Wednesday saw the electorate and news broadcasters alike scrambling for their political dictionaries to check a word that had remained buried at the back of even the most knowledgeable commentators’ lexicon; prorogation. Boris Johnson’s plan to prorogue or extend Parliament’s recess by 5 weeks is the longest postponement of the legislature since 1945 and although not too unusual for a new Premier, in order to formulate new policies, Johnson’s timing has raised more than enough scrutiny. With only two months until the UK’s departure from the EU, his critics were keen to point out that a closing down of Parliament restricts further debate over a no-deal Brexit, acting as an “offence against the democratic process” as Commons Speaker John Bercow put it.

As the threat of Britain crashing out of the EU significantly grew, it was not just in Westminster’s communications department that felt the heat. Over in the City, the domestically exposed FTSE 250 slipped 0.7%. Housebuilders, often considered a major bellwether for the UK economy, were punished hardest with Persimmon, Berkeley and Barratt Developments all seeing around 3% wiped off their respective prices. Sterling, much like a cricket ball in an Australian fielder’s hands over the weekend, crashed to the floor. Falling back through $1.22, the pound’s plight helped to boost the Blue-chip index of predominantly dollar earners, rising throughout the week.

China’s Ministry for Commerce

More positive news was to come for the main domestic index as Thursday saw China’s Ministry for Commerce announce they were in discussions to have a face to face trade meeting with Washington and more talks were being scheduled for September. The trade war between the world’s largest two economies has blighted markets for well over a year now, helping to invert the US yield curve and bring about worries of a global recession in the process.

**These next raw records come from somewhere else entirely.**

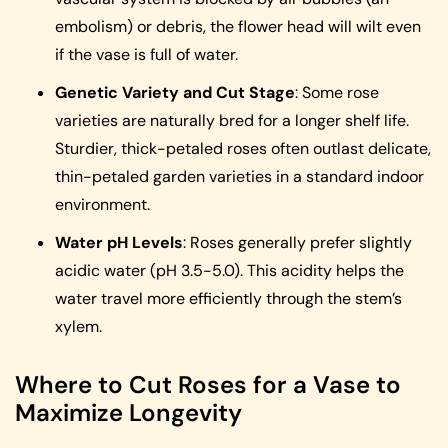
embolism) or debris, the flower head will wilt even
if the vase is full of water.
Genetic Variety and Cut Stage
: Some rose
varieties are naturally bred for a longer shelf life.
Sturdier, thick-petaled roses often outlast delicate,
thin-petaled garden varieties in a standard indoor
environment.
Water pH Levels
: Roses generally prefer slightly
acidic water (pH 3.5-5.0). This acidity helps the
water travel more efficiently through the stem’s
xylem.
Where to Cut Roses for a Vase to
Maximize Longevity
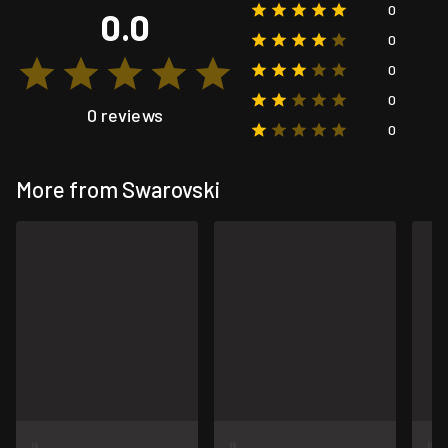
0
0.0
0
0
0
0 reviews
0
More from Swarovski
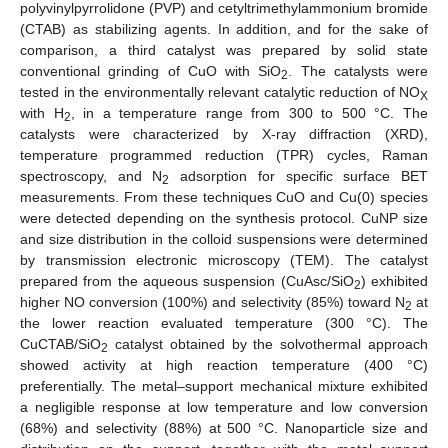
polyvinylpyrrolidone (PVP) and cetyltrimethylammonium bromide
(CTAB) as stabilizing agents. In addition, and for the sake of
comparison, a third catalyst was prepared by solid state
conventional grinding of CuO with SiO
. The catalysts were
2
tested in the environmentally relevant catalytic reduction of NO
X
with H
, in a temperature range from 300 to 500 °C. The
2
catalysts were characterized by X-ray diffraction (XRD),
temperature programmed reduction (TPR) cycles, Raman
spectroscopy, and N
adsorption for specific surface BET
2
measurements. From these techniques CuO and Cu(0) species
were detected depending on the synthesis protocol. CuNP size
and size distribution in the colloid suspensions were determined
by transmission electronic microscopy (TEM). The catalyst
prepared from the aqueous suspension (CuAsc/SiO
) exhibited
2
higher NO conversion (100%) and selectivity (85%) toward N
at
2
the lower reaction evaluated temperature (300 °C). The
CuCTAB/SiO
catalyst obtained by the solvothermal approach
2
showed activity at high reaction temperature (400 °C)
preferentially. The metal–support mechanical mixture exhibited
a negligible response at low temperature and low conversion
(68%) and selectivity (88%) at 500 °C. Nanoparticle size and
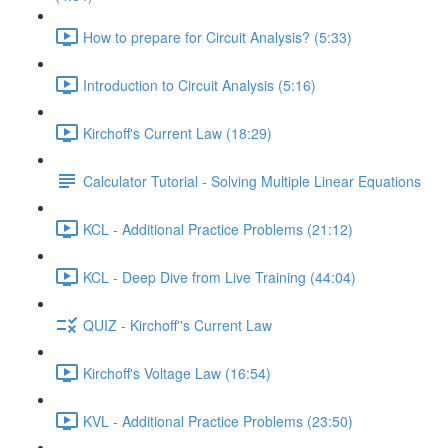
How to prepare for Circuit Analysis? (5:33)
Introduction to Circuit Analysis (5:16)
Kirchoff's Current Law (18:29)
Calculator Tutorial - Solving Multiple Linear Equations
KCL - Additional Practice Problems (21:12)
KCL - Deep Dive from Live Training (44:04)
QUIZ - Kirchoff''s Current Law
Kirchoff's Voltage Law (16:54)
KVL - Additional Practice Problems (23:50)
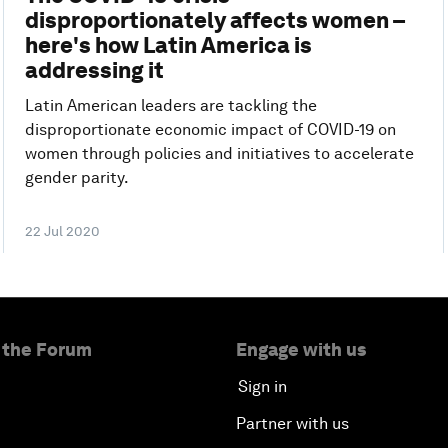
disproportionately affects women –
here's how Latin America is
addressing it
Latin American leaders are tackling the
disproportionate economic impact of COVID-19 on
women through policies and initiatives to accelerate
gender parity.
22 Jul 2020
 the Forum
Engage with us
Sign in
Partner with us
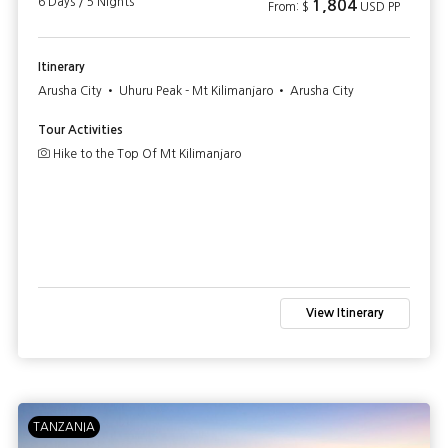
6 Days / 5 Nights
1,804
From: $
USD PP
Itinerary
Arusha City • Uhuru Peak - Mt Kilimanjaro • Arusha City
Tour Activities
Hike to the Top Of Mt Kilimanjaro
View Itinerary
TANZANIA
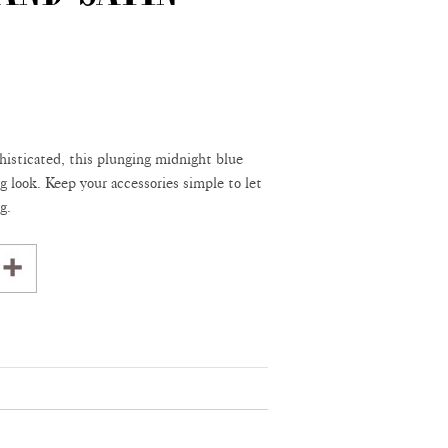
histicated, this plunging midnight blue
g look. Keep your accessories simple to let
g.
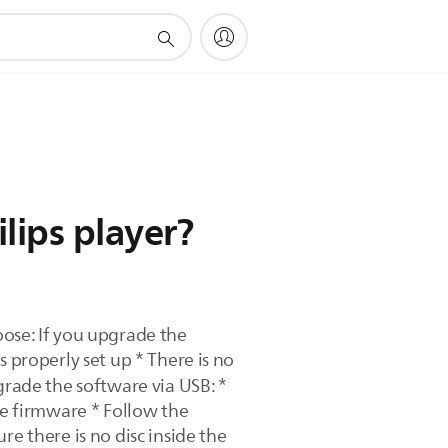
lips player?
se: If you upgrade the
 properly set up * There is no
rade the software via USB: *
he firmware * Follow the
e there is no disc inside the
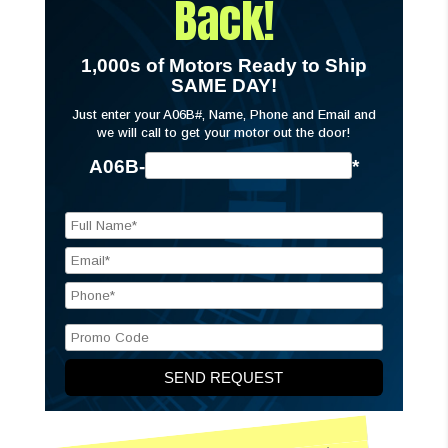
Back!
1,000s of Motors Ready to Ship
SAME DAY!
Just enter your A06B#, Name, Phone and Email and
we will call to get your motor out the door!
A06B-
*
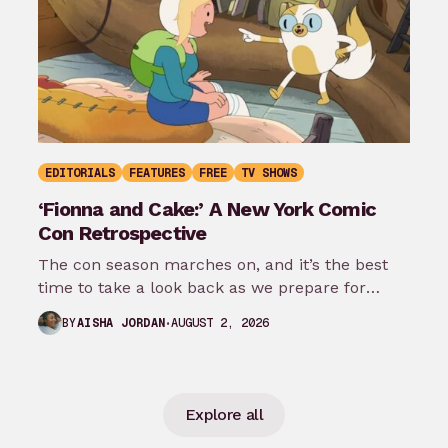
EDITORIALS
FEATURES
FREE
TV SHOWS
‘Fionna and Cake:’ A New York Comic
Con Retrospective
The con season marches on, and it’s the best
time to take a look back as we prepare for
New…
AUGUST 2, 2026
BY
AISHA JORDAN
Explore all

The export heavy Eurostoxx and, in particular, the German DAX rejoiced at the news seeing gains of well over 1% on the day. The rise was despite German preliminary inflation data showing that Europe’s largest economy’s good and services fell 0.2%, against consensus forecasts of a 0.1% fall. Over the previous years, the Eurozone has struggled to boost consumer spending, with inflation staying at relatively benign levels, despite extremely accommodative monetary policy from the European Central Bank.

The week ahead

The upcoming week sees us enter the month of September, a month known for its birthstone, the Sapphire. Blue in colour and remarkably hard, the precious gemstone comes under the category of the mineral Corundum. However, with the UK’s departure date from the EU drawing ever closer, coupled with a newly prolonged parliamentary recess, investors face more of a conundrum rather than Corundum as we enter the final third of the year.

Economic Data

Monday will see the first piece of economic data detailing the domestic economy as Manufacturing PMI numbers are released by the Office of National Statistics. Acting as a leading indicator of economic activity, the data derives from a survey of around 600 purchasing managers who will give their views on business conditions such as employment, production, inventories and new orders. By the very nature of their job, purchasing managers hold the most relevant insights into a company’s view of the economy. A reading of above 50 will indicate an expanding sector with below signaling contraction. After three consecutive readings of below 50, economists and politicians alike will be hoping for some positive news as Brexit uncertainty continues to materialise.

China and the US

Sticking with the theme of geology, the ongoing trade war between China and the US has continued to rock global markets, with consumer sentiment in various exporting economies such as the Eurozone’s largest constituent, Germany, sharply decreasing. Wednesday should give us more of an insight into this trend as Eurostat releases European Retail Sales figures. The numbers will detail the change in the total value of inflation adjusted sales on the High Straßen and rues of Europe. Whilst consumer spending still remains muted on the continent, recent readings have been above consensus, providing some relief for the region’s central bank.

As always, the first Monday of the month signals the release of US Non-Farm Payroll data, a key piece of information when determining the US central bank’s next rate move. With many now expecting the US Federal Reserve to cut rates next rather than raise them, poor employment data could help to reaffirm such suspicions.